**Description of the task**:
Somewhere below are a line with "сайте Министерства иностранных" and a later line with "olen in Wittenberg - die Wege". Output exactly those lines and all lines between them.

**** Provided records ****

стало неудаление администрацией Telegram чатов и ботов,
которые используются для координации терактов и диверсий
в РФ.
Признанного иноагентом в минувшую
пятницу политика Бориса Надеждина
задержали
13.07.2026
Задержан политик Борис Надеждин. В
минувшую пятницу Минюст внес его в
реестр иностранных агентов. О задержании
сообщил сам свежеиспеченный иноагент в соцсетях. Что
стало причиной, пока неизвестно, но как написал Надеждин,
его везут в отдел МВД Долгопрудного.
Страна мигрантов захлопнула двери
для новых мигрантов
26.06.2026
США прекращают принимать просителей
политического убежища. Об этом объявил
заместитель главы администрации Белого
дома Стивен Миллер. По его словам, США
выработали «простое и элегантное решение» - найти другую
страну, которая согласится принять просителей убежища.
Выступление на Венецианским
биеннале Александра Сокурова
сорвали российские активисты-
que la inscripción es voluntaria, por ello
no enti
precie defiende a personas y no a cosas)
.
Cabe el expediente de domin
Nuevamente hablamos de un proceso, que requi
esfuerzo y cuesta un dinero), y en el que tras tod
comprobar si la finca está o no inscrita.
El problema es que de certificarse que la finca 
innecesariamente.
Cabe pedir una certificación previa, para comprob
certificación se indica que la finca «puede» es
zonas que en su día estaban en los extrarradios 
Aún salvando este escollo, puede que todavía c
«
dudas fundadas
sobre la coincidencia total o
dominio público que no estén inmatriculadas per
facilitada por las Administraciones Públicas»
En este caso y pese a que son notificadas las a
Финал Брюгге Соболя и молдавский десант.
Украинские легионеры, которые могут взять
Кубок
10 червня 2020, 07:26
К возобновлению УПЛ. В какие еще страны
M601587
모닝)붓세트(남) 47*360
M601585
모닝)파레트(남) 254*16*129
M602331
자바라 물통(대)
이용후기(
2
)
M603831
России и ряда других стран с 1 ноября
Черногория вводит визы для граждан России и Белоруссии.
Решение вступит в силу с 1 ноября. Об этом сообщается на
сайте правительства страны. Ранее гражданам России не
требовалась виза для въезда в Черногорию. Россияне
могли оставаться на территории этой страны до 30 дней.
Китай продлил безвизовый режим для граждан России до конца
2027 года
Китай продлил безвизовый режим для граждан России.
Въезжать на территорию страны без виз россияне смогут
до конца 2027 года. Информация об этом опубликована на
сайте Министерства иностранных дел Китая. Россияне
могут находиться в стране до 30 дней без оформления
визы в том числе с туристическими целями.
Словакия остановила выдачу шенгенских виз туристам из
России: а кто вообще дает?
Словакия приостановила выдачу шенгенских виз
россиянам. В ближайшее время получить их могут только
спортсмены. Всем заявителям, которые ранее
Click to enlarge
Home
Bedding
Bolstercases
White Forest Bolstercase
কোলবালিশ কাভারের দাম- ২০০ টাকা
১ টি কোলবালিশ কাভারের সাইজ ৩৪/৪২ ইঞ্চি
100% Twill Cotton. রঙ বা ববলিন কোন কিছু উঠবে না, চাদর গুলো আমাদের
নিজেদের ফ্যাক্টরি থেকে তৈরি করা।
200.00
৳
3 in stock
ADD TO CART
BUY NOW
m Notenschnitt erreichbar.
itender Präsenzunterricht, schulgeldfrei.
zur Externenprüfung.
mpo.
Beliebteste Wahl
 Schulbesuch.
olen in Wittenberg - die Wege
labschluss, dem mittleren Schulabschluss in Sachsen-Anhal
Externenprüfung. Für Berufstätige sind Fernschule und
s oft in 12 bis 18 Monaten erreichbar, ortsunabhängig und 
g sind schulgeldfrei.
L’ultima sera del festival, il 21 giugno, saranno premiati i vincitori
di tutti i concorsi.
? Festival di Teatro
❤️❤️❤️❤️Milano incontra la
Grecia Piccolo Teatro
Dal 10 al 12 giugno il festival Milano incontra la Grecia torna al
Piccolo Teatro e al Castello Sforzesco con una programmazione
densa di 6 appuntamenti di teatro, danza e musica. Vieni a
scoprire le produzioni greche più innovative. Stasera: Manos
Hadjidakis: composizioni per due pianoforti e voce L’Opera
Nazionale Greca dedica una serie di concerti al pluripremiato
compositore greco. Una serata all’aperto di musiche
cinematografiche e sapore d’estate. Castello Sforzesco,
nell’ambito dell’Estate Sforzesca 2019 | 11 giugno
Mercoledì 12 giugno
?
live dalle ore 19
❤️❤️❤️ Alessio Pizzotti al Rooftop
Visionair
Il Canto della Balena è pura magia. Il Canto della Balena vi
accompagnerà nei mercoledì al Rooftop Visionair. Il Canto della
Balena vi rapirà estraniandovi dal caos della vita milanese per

****

**Written solution**:
сайте Министерства иностранных дел Китая. Россияне
могут находиться в стране до 30 дней без оформления
визы в том числе с туристическими целями.
Словакия остановила выдачу шенгенских виз туристам из
России: а кто вообще дает?
Словакия приостановила выдачу шенгенских виз
россиянам. В ближайшее время получить их могут только
спортсмены. Всем заявителям, которые ранее
Click to enlarge
Home
Bedding
Bolstercases
White Forest Bolstercase
কোলবালিশ কাভারের দাম- ২০০ টাকা
১ টি কোলবালিশ কাভারের সাইজ ৩৪/৪২ ইঞ্চি
100% Twill Cotton. রঙ বা ববলিন কোন কিছু উঠবে না, চাদর গুলো আমাদের
নিজেদের ফ্যাক্টরি থেকে তৈরি করা।
200.00
৳
3 in stock
ADD TO CART
BUY NOW
m Notenschnitt erreichbar.
itender Präsenzunterricht, schulgeldfrei.
zur Externenprüfung.
mpo.
Beliebteste Wahl
 Schulbesuch.
olen in Wittenberg - die Wege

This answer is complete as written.